Anic - Faster than C, Safer than Java, Simpler than *sh - ColinWright
http://code.google.com/p/anic?utm_source=HN
======
scott_s
In CS literature, this programming model is called "stream computing."

I work on System S, which is the research name of IBM's InfoSphere Streams,
which is a distributed, realtime (edit: _soft_ realtime; so, high throughput,
low latency, but not hard realtime with guaranteed deadlines) streaming system
with an associated language. Another project in this area is Storm. See this
comment thread for more on that: <http://news.ycombinator.com/item?id=3193115>

But, Anic seems to be more related to the kind of streaming languages that
came from the digital signal processing and embedded worlds. See, for example,
the StreamIt project: <http://groups.csail.mit.edu/cag/streamit/>

In particular, a StreamIt tutorial:
[http://groups.csail.mit.edu/cag/streamit/papers/streamit-
coo...](http://groups.csail.mit.edu/cag/streamit/papers/streamit-cookbook.pdf)

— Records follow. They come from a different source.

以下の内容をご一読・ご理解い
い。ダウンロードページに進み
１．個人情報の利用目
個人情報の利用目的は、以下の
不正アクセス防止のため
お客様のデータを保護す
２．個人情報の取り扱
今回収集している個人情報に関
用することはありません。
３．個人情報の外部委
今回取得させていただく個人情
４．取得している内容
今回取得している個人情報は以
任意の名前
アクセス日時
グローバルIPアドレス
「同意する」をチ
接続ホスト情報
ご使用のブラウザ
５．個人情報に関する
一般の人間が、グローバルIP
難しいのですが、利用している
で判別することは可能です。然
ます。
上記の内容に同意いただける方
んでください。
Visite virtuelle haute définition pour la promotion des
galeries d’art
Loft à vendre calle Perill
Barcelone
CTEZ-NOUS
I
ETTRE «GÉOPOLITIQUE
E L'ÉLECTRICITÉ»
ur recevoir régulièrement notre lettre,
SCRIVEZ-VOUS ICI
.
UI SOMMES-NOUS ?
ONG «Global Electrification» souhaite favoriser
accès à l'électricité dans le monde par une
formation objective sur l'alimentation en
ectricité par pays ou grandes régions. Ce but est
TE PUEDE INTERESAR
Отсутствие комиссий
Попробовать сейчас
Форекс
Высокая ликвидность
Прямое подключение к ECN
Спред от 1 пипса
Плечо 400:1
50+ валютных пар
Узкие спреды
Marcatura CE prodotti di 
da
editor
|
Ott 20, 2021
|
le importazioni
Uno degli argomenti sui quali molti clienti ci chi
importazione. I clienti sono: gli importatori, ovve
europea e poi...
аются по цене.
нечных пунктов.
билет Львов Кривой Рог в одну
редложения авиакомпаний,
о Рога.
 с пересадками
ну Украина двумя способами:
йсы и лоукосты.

Note that Streams, Storm, Anic, StreamIt all have the same underlying
_programming model_ , but Streams and Storm target a different area than Anic
and StreamIt. Streams and Storm target the emerging area of "big data" where
you need to distribute your computation across a cluster. Anic and StreamIt
are lower level: applications such as video decoding are streaming in nature,
but one typically implements them on a single chip, and often even in
hardware.

Standard disclaimer: my views are not official IBM views.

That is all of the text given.